■ Aim of the task: For each line of the listing below that contains the string "uses", copy the line.

■ Input material:

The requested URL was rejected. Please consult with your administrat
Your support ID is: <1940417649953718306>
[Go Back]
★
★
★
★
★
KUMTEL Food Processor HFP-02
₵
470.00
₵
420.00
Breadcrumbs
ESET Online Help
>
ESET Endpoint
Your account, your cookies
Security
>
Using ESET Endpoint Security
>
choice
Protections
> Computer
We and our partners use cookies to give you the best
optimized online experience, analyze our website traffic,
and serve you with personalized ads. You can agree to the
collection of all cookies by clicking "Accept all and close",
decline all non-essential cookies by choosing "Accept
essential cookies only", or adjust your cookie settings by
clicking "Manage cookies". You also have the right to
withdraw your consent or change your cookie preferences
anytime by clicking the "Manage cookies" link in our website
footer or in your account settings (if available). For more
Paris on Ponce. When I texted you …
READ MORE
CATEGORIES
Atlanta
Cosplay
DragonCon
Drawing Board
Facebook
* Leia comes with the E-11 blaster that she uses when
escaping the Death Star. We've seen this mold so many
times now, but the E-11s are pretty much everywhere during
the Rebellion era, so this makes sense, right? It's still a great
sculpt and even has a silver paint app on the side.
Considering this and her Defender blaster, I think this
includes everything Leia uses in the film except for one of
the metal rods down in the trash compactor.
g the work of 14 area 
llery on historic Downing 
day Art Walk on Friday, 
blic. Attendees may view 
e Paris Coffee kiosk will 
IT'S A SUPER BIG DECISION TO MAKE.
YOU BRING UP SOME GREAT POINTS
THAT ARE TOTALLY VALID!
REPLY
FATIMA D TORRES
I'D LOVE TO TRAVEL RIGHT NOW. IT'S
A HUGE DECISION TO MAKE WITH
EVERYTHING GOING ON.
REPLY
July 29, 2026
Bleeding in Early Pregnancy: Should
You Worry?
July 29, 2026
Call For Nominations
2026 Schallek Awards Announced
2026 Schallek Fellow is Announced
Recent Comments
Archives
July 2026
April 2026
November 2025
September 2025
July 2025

■ Written response:
* Leia comes with the E-11 blaster that she uses when
includes everything Leia uses in the film except for one of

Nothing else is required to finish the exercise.